Counsellors will see any individual whom the family physician refers. The only intake criterion is a desire on the part of a family physician for assistance with the management of a case. Consequently, counsellors see a broad spectrum of patients, though priority is given to individuals with a serious mental illness. Every effort is made to ensure that family physicians remain informed and involved in the care of cases they have referred (shared care), because they will continue with the counsellor for care after treatment has been completed.
In addition to individual treatment, counsellors see couples and families and provide group leadership, which usually has a psychoeducational focus. The 2 most frequently organized groups have been stress management for women and depression education. Other groups have included a parenting group, a couples communication group, a group for adolescents, a support group for single mothers, and pain management groups.

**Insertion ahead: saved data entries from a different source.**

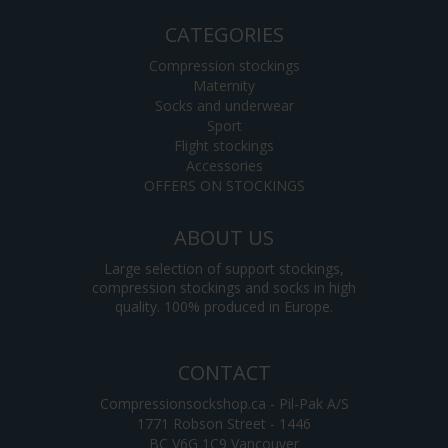
CATEGORIES
Compression stockings
Maternity
Socks and underwear
Sport
Flight stockings
Accessories
OFFERS ON STOCKINGS
ABOUT US
Large selection of support stockings,
compression stockings and socks in high
quality. 100% produced in Europe.
CONTACT
Compressionsockshop.ca - Pil-Pak A/S
1771 Robson Street - 1446
BC V6G 1C9 Vancouver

Being in primary care enables the counsellor to discuss cases with the family physician. These discussions include reviews of cases seen by the counsellor, advice about cases that may not need referral, and information on community resources. This occupies about 1 hour of the counsellor’s time weekly and has become an important activity in all practices. Psychiatrists support counsellors and meet with them during their one-half day visit to review cases or to assess individuals together.
The program organizes regular counsellor meetings to enable the exchange of ideas on activities in individual practices, to learn about recent developments in the local mental health system, and to provide each other with mutual support. In addition, counsellors have organized their own professional development groups, for which they can receive continuing education credits.
Nevertheless, a few problems have been encountered. Some counsellors who have moved from working in a large mental health team to working on their own in a small practice occasionally feel isolated. This can be reduced through participation in monthly counsellors’ meetings and professional development groups.
Practical issues have arisen, such as finding adequate space in primary care and gaining access to filing or dictation. These have been resolved with the assistance of the central program on a practice-by-practice basis.